Mit Hilfe der Zahnbürste sind diese natürlichen
Schmutznischen nur ungenügend zu reinigen. Als effektiver
Schutz hat sich die Versiegelung mit dünnfliessendem
Kunststoff bewährt. In
der Regel muss am kariesfreien Zahn nicht gebohrt werden.
Nach Reinigung und Vorbehandlung der Zahnoberfläche wird
ein lichthärtender Kunststoff in die Spalten eingebracht,
der die weitere Ansammlung von Plaque, und somit Karies verhindern
kann. Da die Haltbarkeit jedoch nur
begrenzt ist, ist eine regelmässige Kontrolle notwendig.
G- Gold
Goldlegierungen stellen in der Zahnheilkunde und Zahntechnik
einen bewährten Werkstoff dar.
Aus Goldlegierungen werden meist Einlagefüllungen (Inlays)
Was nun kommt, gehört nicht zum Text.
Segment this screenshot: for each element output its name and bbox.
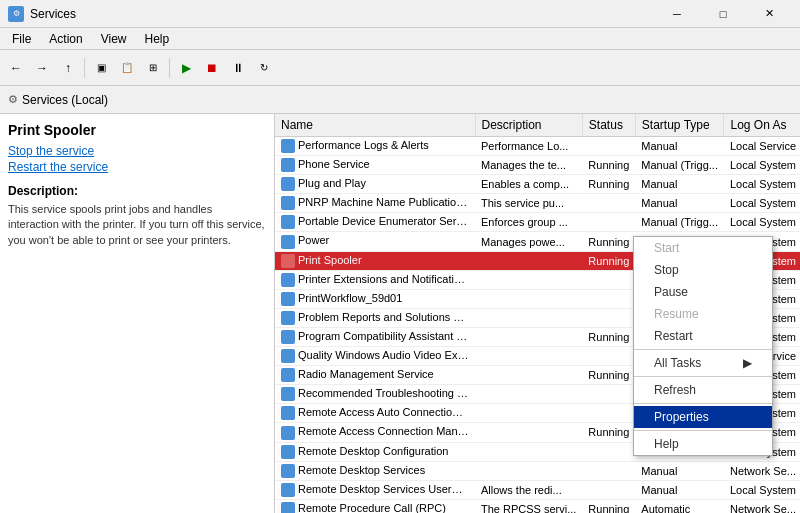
service-status-cell: Running — [582, 251, 635, 270]
table-row[interactable]: PNRP Machine Name Publication ServiceThi… — [275, 194, 800, 213]
service-name-cell: Radio Management Service — [275, 366, 475, 385]
app-icon: ⚙ — [8, 6, 24, 22]
service-name-cell: PNRP Machine Name Publication Service — [275, 194, 475, 213]
service-logon-cell: Local System — [724, 213, 800, 232]
context-menu-item-refresh[interactable]: Refresh — [634, 379, 772, 401]
service-name-cell: Remote Desktop Services — [275, 461, 475, 480]
service-startup-cell: Automatic — [635, 499, 724, 513]
service-status-cell — [582, 347, 635, 366]
service-name-cell: Power — [275, 232, 475, 251]
service-desc-cell: Manages powe... — [475, 232, 582, 251]
menu-help[interactable]: Help — [137, 30, 178, 48]
col-startup[interactable]: Startup Type — [635, 114, 724, 137]
service-desc-cell — [475, 461, 582, 480]
table-row[interactable]: Remote Procedure Call (RPC)The RPCSS ser… — [275, 499, 800, 513]
service-name-cell: Plug and Play — [275, 175, 475, 194]
context-menu-item-all-tasks[interactable]: All Tasks▶ — [634, 352, 772, 374]
context-menu-item-resume: Resume — [634, 303, 772, 325]
service-logon-cell: Local System — [724, 175, 800, 194]
forward-button[interactable]: → — [30, 56, 54, 80]
service-name-cell: Portable Device Enumerator Service — [275, 213, 475, 232]
service-status-cell — [582, 404, 635, 423]
start-service-button[interactable]: ▶ — [174, 56, 198, 80]
service-status-cell — [582, 480, 635, 499]
service-icon — [281, 330, 295, 344]
service-desc-cell — [475, 308, 582, 327]
service-desc-cell — [475, 289, 582, 308]
table-row[interactable]: Remote Desktop Services UserMode Por...A… — [275, 480, 800, 499]
toolbar: ← → ↑ ▣ 📋 ⊞ ▶ ⏹ ⏸ ↻ — [0, 50, 800, 86]
service-status-cell — [582, 270, 635, 289]
service-desc-cell — [475, 366, 582, 385]
table-row[interactable]: Plug and PlayEnables a comp...RunningMan… — [275, 175, 800, 194]
service-logon-cell: Network Se... — [724, 499, 800, 513]
service-name-cell: Print Spooler — [275, 251, 475, 270]
service-name-cell: Phone Service — [275, 156, 475, 175]
table-row[interactable]: Performance Logs & AlertsPerformance Lo.… — [275, 137, 800, 156]
table-row[interactable]: Phone ServiceManages the te...RunningMan… — [275, 156, 800, 175]
new-window-button[interactable]: ⊞ — [141, 56, 165, 80]
service-status-cell — [582, 385, 635, 404]
context-menu-separator — [634, 430, 772, 431]
service-name-cell: PrintWorkflow_59d01 — [275, 289, 475, 308]
context-menu-separator — [634, 403, 772, 404]
close-button[interactable]: ✕ — [746, 0, 792, 28]
service-logon-cell: Local Service — [724, 137, 800, 156]
context-menu-item-properties[interactable]: Properties — [634, 406, 772, 428]
minimize-button[interactable]: ─ — [654, 0, 700, 28]
description-title: Description: — [8, 184, 266, 198]
service-icon — [281, 158, 295, 172]
menu-bar: File Action View Help — [0, 28, 800, 50]
back-button[interactable]: ← — [4, 56, 28, 80]
stop-service-button[interactable]: ⏹ — [200, 56, 224, 80]
context-menu-item-stop[interactable]: Stop — [634, 259, 772, 281]
service-status-cell: Running — [582, 175, 635, 194]
service-icon — [281, 139, 295, 153]
menu-view[interactable]: View — [93, 30, 135, 48]
service-status-cell: Running — [582, 327, 635, 346]
col-name[interactable]: Name — [275, 114, 475, 137]
show-hide-button[interactable]: ▣ — [89, 56, 113, 80]
service-desc-cell — [475, 385, 582, 404]
table-row[interactable]: Portable Device Enumerator ServiceEnforc… — [275, 213, 800, 232]
show-console-button[interactable]: 📋 — [115, 56, 139, 80]
service-status-cell — [582, 137, 635, 156]
service-status-cell — [582, 461, 635, 480]
service-logon-cell: Local System — [724, 480, 800, 499]
context-menu-item-pause[interactable]: Pause — [634, 281, 772, 303]
service-icon — [281, 483, 295, 497]
service-desc-cell — [475, 327, 582, 346]
col-status[interactable]: Status — [582, 114, 635, 137]
window-title: Services — [30, 7, 76, 21]
service-status-cell: Running — [582, 232, 635, 251]
service-name-cell: Program Compatibility Assistant Servi... — [275, 327, 475, 346]
service-status-cell — [582, 194, 635, 213]
service-icon — [281, 349, 295, 363]
service-status-cell — [582, 308, 635, 327]
service-status-cell: Running — [582, 366, 635, 385]
col-logon[interactable]: Log On As — [724, 114, 800, 137]
table-row[interactable]: Remote Desktop ServicesManualNetwork Se.… — [275, 461, 800, 480]
service-desc-cell: Enables a comp... — [475, 175, 582, 194]
service-name-cell: Remote Access Auto Connection Man... — [275, 404, 475, 423]
menu-action[interactable]: Action — [41, 30, 90, 48]
restart-service-link[interactable]: Restart the service — [8, 160, 266, 174]
context-menu-separator — [634, 376, 772, 377]
service-icon — [281, 273, 295, 287]
maximize-button[interactable]: □ — [700, 0, 746, 28]
stop-service-link[interactable]: Stop the service — [8, 144, 266, 158]
col-description[interactable]: Description — [475, 114, 582, 137]
restart-service-button[interactable]: ↻ — [252, 56, 276, 80]
service-startup-cell: Manual — [635, 461, 724, 480]
context-menu-item-help[interactable]: Help — [634, 433, 772, 455]
service-desc-cell — [475, 442, 582, 461]
service-icon — [281, 311, 295, 325]
pause-service-button[interactable]: ⏸ — [226, 56, 250, 80]
menu-file[interactable]: File — [4, 30, 39, 48]
service-name-cell: Remote Access Connection Manager — [275, 423, 475, 442]
context-menu-item-restart[interactable]: Restart — [634, 325, 772, 347]
service-desc-cell: Performance Lo... — [475, 137, 582, 156]
up-button[interactable]: ↑ — [56, 56, 80, 80]
toolbar-sep-2 — [169, 58, 170, 78]
service-name-cell: Printer Extensions and Notifications — [275, 270, 475, 289]
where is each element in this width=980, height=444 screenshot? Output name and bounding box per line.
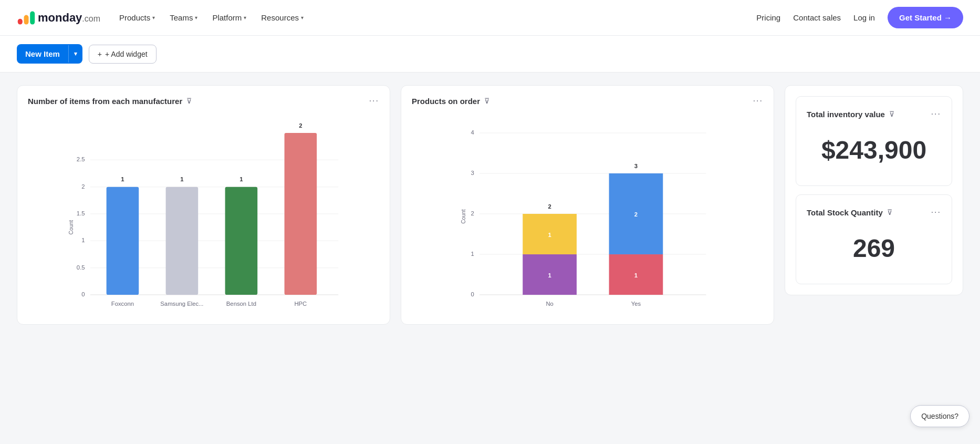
svg-text:4: 4 [471, 129, 474, 136]
more-options-icon[interactable]: ··· [369, 96, 379, 106]
filter-icon[interactable]: ⊽ [186, 97, 192, 105]
metric-stock-title-row: Total Stock Quantity ⊽ [807, 208, 892, 217]
svg-text:1.5: 1.5 [77, 210, 85, 216]
caret-down-icon[interactable]: ▾ [68, 45, 82, 63]
logo: monday.com [17, 8, 100, 27]
chevron-down-icon: ▾ [301, 15, 304, 20]
nav-right: Pricing Contact sales Log in Get Started… [756, 7, 963, 28]
metric-stock-value-display: 269 [807, 225, 941, 271]
svg-text:2: 2 [471, 210, 474, 216]
svg-text:Count: Count [68, 220, 74, 235]
filter-icon[interactable]: ⊽ [887, 208, 892, 216]
svg-text:2: 2 [548, 203, 551, 210]
nav-items: Products ▾ Teams ▾ Platform ▾ Resources … [113, 9, 310, 26]
nav-pricing[interactable]: Pricing [756, 13, 780, 22]
toolbar: New Item ▾ + + Add widget [0, 36, 980, 73]
filter-icon[interactable]: ⊽ [889, 110, 894, 118]
svg-text:1: 1 [239, 176, 243, 182]
logo-brand: monday.com [38, 11, 100, 25]
plus-icon: + [98, 50, 102, 58]
svg-text:Benson Ltd: Benson Ltd [226, 301, 256, 307]
svg-text:Samsung Elec...: Samsung Elec... [160, 301, 203, 307]
svg-rect-0 [18, 18, 23, 24]
chart-products-order-svg: 0 1 2 3 4 Count 1 1 [412, 114, 763, 314]
svg-text:No: No [546, 301, 553, 307]
svg-text:1: 1 [548, 272, 551, 278]
svg-text:1: 1 [180, 176, 183, 182]
svg-rect-25 [285, 133, 317, 295]
chart-manufacturers-area: 0 0.5 1 1.5 2 2.5 Count 1 Foxconn [28, 114, 379, 314]
svg-text:HPC: HPC [294, 301, 307, 307]
svg-text:2.5: 2.5 [77, 156, 85, 162]
main-content: Number of items from each manufacturer ⊽… [0, 73, 980, 337]
chart-manufacturers-svg: 0 0.5 1 1.5 2 2.5 Count 1 Foxconn [28, 114, 379, 314]
filter-icon[interactable]: ⊽ [484, 97, 489, 105]
new-item-button[interactable]: New Item ▾ [17, 44, 82, 64]
metric-inventory-header: Total inventory value ⊽ ··· [807, 109, 941, 119]
widget-manufacturers-header: Number of items from each manufacturer ⊽… [28, 96, 379, 106]
more-options-icon[interactable]: ··· [931, 208, 941, 217]
svg-rect-22 [225, 187, 258, 295]
svg-text:0.5: 0.5 [77, 264, 85, 271]
svg-text:Foxconn: Foxconn [111, 301, 134, 307]
svg-text:Count: Count [461, 209, 466, 224]
more-options-icon[interactable]: ··· [931, 109, 941, 119]
metric-stock-header: Total Stock Quantity ⊽ ··· [807, 208, 941, 217]
svg-text:3: 3 [634, 163, 638, 169]
add-widget-button[interactable]: + + Add widget [89, 45, 157, 64]
svg-text:2: 2 [634, 211, 638, 218]
svg-rect-1 [24, 15, 29, 24]
new-item-label: New Item [17, 44, 68, 64]
metric-inventory-value-display: $243,900 [807, 127, 941, 173]
svg-rect-16 [107, 187, 139, 295]
more-options-icon[interactable]: ··· [753, 96, 763, 106]
logo-suffix: .com [82, 14, 100, 23]
metric-inventory-value: Total inventory value ⊽ ··· $243,900 [796, 96, 952, 186]
svg-rect-19 [166, 187, 199, 295]
logo-icon [17, 8, 36, 27]
add-widget-label: + Add widget [105, 50, 148, 58]
widget-metrics: Total inventory value ⊽ ··· $243,900 Tot… [785, 85, 963, 295]
nav-left: monday.com Products ▾ Teams ▾ Platform ▾… [17, 8, 310, 27]
nav-item-products[interactable]: Products ▾ [113, 9, 161, 26]
navbar: monday.com Products ▾ Teams ▾ Platform ▾… [0, 0, 980, 36]
svg-text:1: 1 [121, 176, 124, 182]
svg-text:1: 1 [634, 272, 638, 278]
svg-text:3: 3 [471, 170, 474, 176]
nav-item-teams[interactable]: Teams ▾ [163, 9, 204, 26]
widget-products-order: Products on order ⊽ ··· 0 1 2 3 4 Count [401, 85, 774, 325]
svg-rect-2 [30, 11, 35, 24]
widget-manufacturers-title: Number of items from each manufacturer [28, 97, 182, 106]
widget-products-order-header: Products on order ⊽ ··· [412, 96, 763, 106]
widget-products-order-title: Products on order [412, 97, 480, 106]
svg-text:0: 0 [471, 291, 474, 297]
metric-stock-quantity: Total Stock Quantity ⊽ ··· 269 [796, 194, 952, 284]
svg-text:2: 2 [299, 122, 302, 129]
svg-text:1: 1 [548, 232, 551, 238]
metric-inventory-title-row: Total inventory value ⊽ [807, 110, 894, 119]
metric-inventory-title: Total inventory value [807, 110, 885, 119]
svg-text:1: 1 [81, 237, 85, 243]
nav-contact-sales[interactable]: Contact sales [793, 13, 841, 22]
svg-text:2: 2 [81, 183, 85, 190]
svg-text:1: 1 [471, 251, 474, 257]
nav-login[interactable]: Log in [853, 13, 875, 22]
metric-stock-title: Total Stock Quantity [807, 208, 883, 217]
widget-manufacturers-title-row: Number of items from each manufacturer ⊽ [28, 97, 192, 106]
svg-text:0: 0 [81, 291, 85, 297]
chevron-down-icon: ▾ [152, 15, 155, 20]
nav-item-platform[interactable]: Platform ▾ [206, 9, 253, 26]
widget-manufacturers: Number of items from each manufacturer ⊽… [17, 85, 390, 325]
chevron-down-icon: ▾ [244, 15, 246, 20]
svg-text:Yes: Yes [631, 301, 641, 307]
get-started-button[interactable]: Get Started → [888, 7, 963, 28]
chart-products-order-area: 0 1 2 3 4 Count 1 1 [412, 114, 763, 314]
nav-item-resources[interactable]: Resources ▾ [255, 9, 310, 26]
chevron-down-icon: ▾ [195, 15, 197, 20]
widget-products-order-title-row: Products on order ⊽ [412, 97, 489, 106]
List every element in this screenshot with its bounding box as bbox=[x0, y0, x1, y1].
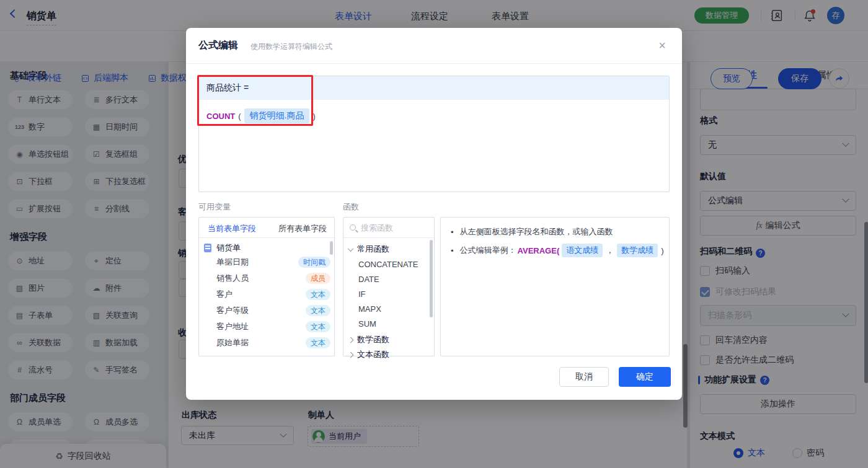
function-item[interactable]: CONCATENATE bbox=[358, 260, 418, 269]
function-item[interactable]: DATE bbox=[358, 275, 379, 284]
variable-row[interactable]: 客户 文本 bbox=[216, 289, 330, 300]
functions-panel: 常用函数 CONCATENATE DATE IF MAPX SUM 数学函数 文… bbox=[343, 217, 435, 356]
functions-label: 函数 bbox=[343, 201, 359, 213]
function-name: COUNT bbox=[206, 112, 235, 121]
paren-close: ) bbox=[661, 246, 663, 255]
divider bbox=[199, 237, 334, 238]
form-doc-icon bbox=[204, 244, 211, 252]
function-group-text[interactable]: 文本函数 bbox=[348, 349, 389, 360]
variable-row[interactable]: 单据日期 时间戳 bbox=[216, 257, 330, 268]
example-token: 语文成绩 bbox=[562, 244, 603, 257]
example-token: 数学成绩 bbox=[617, 244, 658, 257]
chevron-right-icon bbox=[348, 351, 354, 358]
chevron-down-icon bbox=[348, 245, 354, 252]
variable-row[interactable]: 客户等级 文本 bbox=[216, 305, 330, 316]
comma: ， bbox=[606, 245, 614, 256]
paren-open: ( bbox=[238, 112, 241, 121]
form-designer-app: 销货单 表单设计 流程设定 表单设置 数据管理 存 表单外链 后端脚本 数据权 … bbox=[0, 0, 868, 468]
divider bbox=[186, 63, 682, 64]
type-badge: 成员 bbox=[306, 273, 330, 284]
variable-row[interactable]: 客户地址 文本 bbox=[216, 321, 330, 332]
help-panel: 从左侧面板选择字段名和函数，或输入函数 公式编辑举例： AVERAGE( 语文成… bbox=[440, 217, 670, 356]
tab-current-form-fields[interactable]: 当前表单字段 bbox=[208, 223, 256, 234]
variable-row[interactable]: 销售人员 成员 bbox=[216, 273, 330, 284]
formula-editor-area[interactable]: 商品统计 = COUNT ( 销货明细.商品 ) bbox=[198, 76, 670, 192]
function-item[interactable]: SUM bbox=[358, 319, 376, 329]
function-search[interactable] bbox=[343, 218, 434, 237]
cancel-button[interactable]: 取消 bbox=[559, 367, 609, 387]
variable-row[interactable]: 原始单据 文本 bbox=[216, 337, 330, 348]
variables-panel: 当前表单字段 所有表单字段 销货单 单据日期 时间戳 销售人员 成员 客户 文本… bbox=[198, 217, 335, 356]
field-token[interactable]: 销货明细.商品 bbox=[244, 108, 310, 123]
search-input[interactable] bbox=[361, 223, 417, 232]
formula-target-row: 商品统计 = bbox=[199, 76, 669, 100]
search-icon bbox=[350, 224, 356, 231]
chevron-right-icon bbox=[348, 337, 354, 343]
divider bbox=[343, 237, 434, 238]
list-scrollbar[interactable] bbox=[430, 240, 433, 317]
type-badge: 时间戳 bbox=[298, 257, 330, 268]
close-icon[interactable] bbox=[655, 38, 670, 53]
type-badge: 文本 bbox=[306, 305, 330, 316]
list-scrollbar[interactable] bbox=[330, 241, 333, 255]
example-function-name: AVERAGE( bbox=[518, 246, 560, 255]
paren-close: ) bbox=[312, 112, 315, 121]
function-group-common[interactable]: 常用函数 bbox=[348, 244, 389, 255]
type-badge: 文本 bbox=[306, 289, 330, 300]
function-group-math[interactable]: 数学函数 bbox=[348, 334, 389, 345]
tab-all-form-fields[interactable]: 所有表单字段 bbox=[278, 223, 327, 234]
modal-subtitle: 使用数学运算符编辑公式 bbox=[250, 42, 332, 52]
type-badge: 文本 bbox=[306, 321, 330, 332]
function-item[interactable]: IF bbox=[358, 289, 366, 299]
tree-root-row[interactable]: 销货单 bbox=[204, 242, 241, 254]
type-badge: 文本 bbox=[306, 337, 330, 348]
help-line-1: 从左侧面板选择字段名和函数，或输入函数 bbox=[451, 226, 613, 237]
confirm-button[interactable]: 确定 bbox=[619, 367, 671, 387]
function-item[interactable]: MAPX bbox=[358, 304, 381, 314]
formula-editor-modal: 公式编辑 使用数学运算符编辑公式 商品统计 = COUNT ( 销货明细.商品 … bbox=[186, 28, 682, 400]
modal-title: 公式编辑 bbox=[198, 39, 238, 52]
variables-label: 可用变量 bbox=[198, 201, 231, 213]
help-line-2: 公式编辑举例： AVERAGE( 语文成绩 ， 数学成绩 ) bbox=[451, 244, 667, 257]
formula-expression[interactable]: COUNT ( 销货明细.商品 ) bbox=[206, 108, 319, 123]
sowie Kronen hergestellt. Aber auch plastische, sogenannte
Goldhämmerfüllungen sind möglich. Mit Hilfe
der Galvanotechnik können Goldgerüste mit höchster
Reinheit und Passgenauigkeit hergestellt werden.
H - Homöopathie
In der Homöopathie werden Krankheiten in niedrigen
Dosen mit den Mitteln behandelt, die in höheren Dosen
bei gesunden Menschen ähnliche Erscheinungen hervorrufen.
Die Arzneimittel werden in der Homöopathie in Verreibungen
und Verdünnungen verabreicht, die in sogenannten Potenzen
hergestellt wurden. Die Verdünnungen erfolgen nach dem
Dezimalsystem. D1 = 1:10, D2 = 1:100, usw. Verdünnungen
über D12 werden als hohe Potenzen bezeichnet.
I - Inkubation
Zeitdauer von der Übertragung der Keime (Ansteckung)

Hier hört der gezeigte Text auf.